O professor Olival Freire relatou os casos de desqualificação e perseguição da ciência no Brasil em momentos recentes, relembrando exemplos como o do reitor Luiz Carlos Cancellier, que cometeu suicídio após ter sido injustamente preso em operação ligada à Lava-Jato, e de Ricardo Galvão, então presidente do INPE, demitido após se negar a maquiar números sobre o desmatamento da Amazônia, para demonstrar o obscurantismo que o país enfrentou nesse período.

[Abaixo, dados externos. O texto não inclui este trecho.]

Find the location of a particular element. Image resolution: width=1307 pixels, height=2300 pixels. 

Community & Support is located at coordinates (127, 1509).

Olival fez um apanhado das medidas que o governo Lula tem procurado implementar para reconstruir as políticas públicas na área de ciência e tecnologia, considerando o descontingenciamento do Fundo Nacional de Desenvolvimento Científico e Tecnológico como a mais importante para investir em projetos que auxiliem na fixação de doutores. “Tivemos 3 ou 4 meses de debate sobre a político de uso dos recursos do FNDCT. O plano de gastos para o próximo triênio conseguiu vencer os interesses mais localistas para focar em grandes temas”, afirmou, sendo que parte das verbas serão destinadas ao enfrentamento do tema.

O FNDCT terá 1,5 bilhão para a rubrica chamada Conhecimento Brasil, que serão disponibilizados através de editais para repatriar cientistas que estão no exterior. Haverá ainda programa, em fluxo contínuo, para reparação emergencial de equipamentos para pesquisa, além de lançamento de editais para fixação de pós-doutores e pesquisadores visitantes.

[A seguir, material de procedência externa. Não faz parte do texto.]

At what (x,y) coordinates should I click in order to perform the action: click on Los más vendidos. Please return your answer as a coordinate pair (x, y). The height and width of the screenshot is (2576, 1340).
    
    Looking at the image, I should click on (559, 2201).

Contudo, mesmo com tais políticas, o diretor do CNPq faz coro com a necessidade de uma retomada da industrialização como o caminho de médio e longo prazos para a absorção de mão de obra qualificada. “O Brasil gasta 1,2% do PIB em C&T, sendo 0,6% público e 0,6% privado. Mas o 0,6% privado está condensado em algumas empresas [como a Petrobrás, que é uma sociedade de economia mista, de capital aberto, que que tem a União como principal acionista] e não espraiado na sociedade, o que nos traz o problema da empregabilidade. Só teremos condições de empregar 20 mil doutores ao ano se mudar a estrutura produtiva do país”, finalizou.

Aline Duarte Foli, do Núcleo de Vivências de ex-Bolsistas Brasileiros no Exterior, relatou um pouco dos percalços vividos pelos pesquisadores radicados no exterior. O grupo, formado por ex-bolsistas do Ciência sem Fronteiras, tem se reunido para debater formas de colaboração e internacionalização da ciência.

Segundo ela, a atração de mestres e doutores em países desenvolvidos se deve a motivos estruturais, inclusive direitos trabalhistas e previdenciários. “Há uma disparidade muito grande entre a empresa nos EUA e sua filial no Brasil. Aqui, eles só querem vender. Lá, há até carreira de pesquisador”, disse.

Aline criticou a forma como os governos anteriores agiram ao desmobilizar o Ciência Sem Fronteiras, com exigências que trouxeram dívidas impagáveis aos pesquisadores. “As agências, ao invés de acompanharem a situação e darem suporte aos bolsistas, criaram quase que uma perseguição, punição, a esses ex-bolsistas, como se fossem culpados pelo fenômeno social da fuga de cérebros”.

Por fim, ela sugeriu mecanismos para que o Brasil possa absorver as contribuições desses bolsistas, que, afinal, obtiveram investimentos públicos para suas formações, sem necessariamente serem obrigados a voltar ao Brasil, como a reformulação da Política de Novação para aproveitamento do potencial do ex-bolsista no exterior e o suporte para que ex-bolsistas no exterior contribuam para educação e CT&I brasileiras e sem necessidade de retorno físico.